Llevó él mismo el fonógrafo hasta mi salón y lo dejó preparado para mí. Estoy segura de que ahora me enteraré de algo agradable, pues me contará el otro lado de una historia de amor verdadero de la que ya conozco la otra parte…

DIARIO DEL DOCTOR SEWARD.

29 de septiembre.—Estaba tan absorto en ese maravilloso diario de Jonathan Harker y en el de su mujer, que el tiempo pasó sin darme cuenta. Mrs. Harker no bajó cuando la sirvienta vino a anunciar la cena, y le dije: «Estará posiblemente cansada; vamos a esperar una hora más para cenar», y seguí con mi tarea. Acababa de terminar el diario de Mrs. Harker cuando apareció esta. Tenía un aspecto dulcemente encantador, pero muy triste, y sus ojos enrojecidos por el llanto. Esto me conmovió. Últimamente he tenido motivos para llorar, ¡bien lo sabe Dios!, pero se me ha negado el consuelo que proporcionan las lágrimas; y ahora la vista de esos dulces ojos, brillantes por las lágrimas recientes, me llegó directamente al corazón. Y dije tan delicadamente como pude:

—Mucho me temo que la he afligido.

—Oh, no; afligido no —replicó—, pero me ha impresionado su dolor más de lo que puedo expresar. Esta es una máquina maravillosa, pero es verdaderamente cruel.

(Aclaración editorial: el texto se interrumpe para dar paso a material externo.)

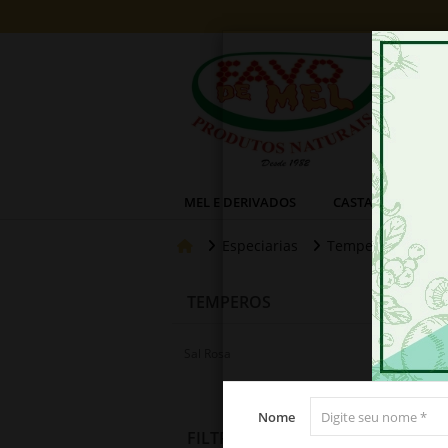
MEL E DERIVADOS
CASTANHAS
Especiarias
Temperos
TEMPEROS
Sal Rosa
Res
Nome
FILTROS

Me ha hablado, con sus diferentes tonos, de la angustia de su corazón. Ha sido como un alma pidiendo a gritos la ayuda de Dios Todopoderoso. ¡Nadie debe oírla hablar otra vez![4]. Vea; he intentado ser de utilidad. He copiado las palabras con mi máquina de escribir, y nadie más necesita escuchar los latidos de su corazón como yo lo he hecho.

—Nadie necesita saberlo nunca, nunca lo sabrá —dije en voz baja.

Ella puso su mano en la mía y dijo muy seriamente:

—¡Ah, pero deben saberlo!

—¡Deben! Pero ¿por qué? —pregunté.

—Porque es una parte de la terrible historia, una parte de la muerte de la pobre y querida Lucy y de todo lo que la condujo a la misma; porque en la batalla que tenemos ante nosotros para librar a la tierra de este terrible monstruo, necesitamos todo el conocimiento y toda la ayuda que podamos conseguir. Yo creo que los cilindros que usted me dio tienen más de lo que usted quería que yo supiera; pero puedo ver que hay en su diario muchas luces para este oscuro misterio. ¿Me ayudará, verdad? Yo lo sé todo hasta cierto punto, y ya veo, a pesar de que su diario me lleva sólo hasta el 7 de septiembre[5], cómo estaba siendo acosada la pobre Lucy, y cómo su terrible destino se fue tejiendo. Jonathan y yo hemos estado trabajando día y noche desde que hablamos con el profesor Van Helsing. Se ha ido a Whitby en busca de más información y estará de vuelta mañana para ayudarnos. No necesitamos tener secretos entre nosotros; trabajando juntos y con absoluta confianza, podemos seguramente ser más fuertes que si alguno de nosotros permanece en la oscuridad.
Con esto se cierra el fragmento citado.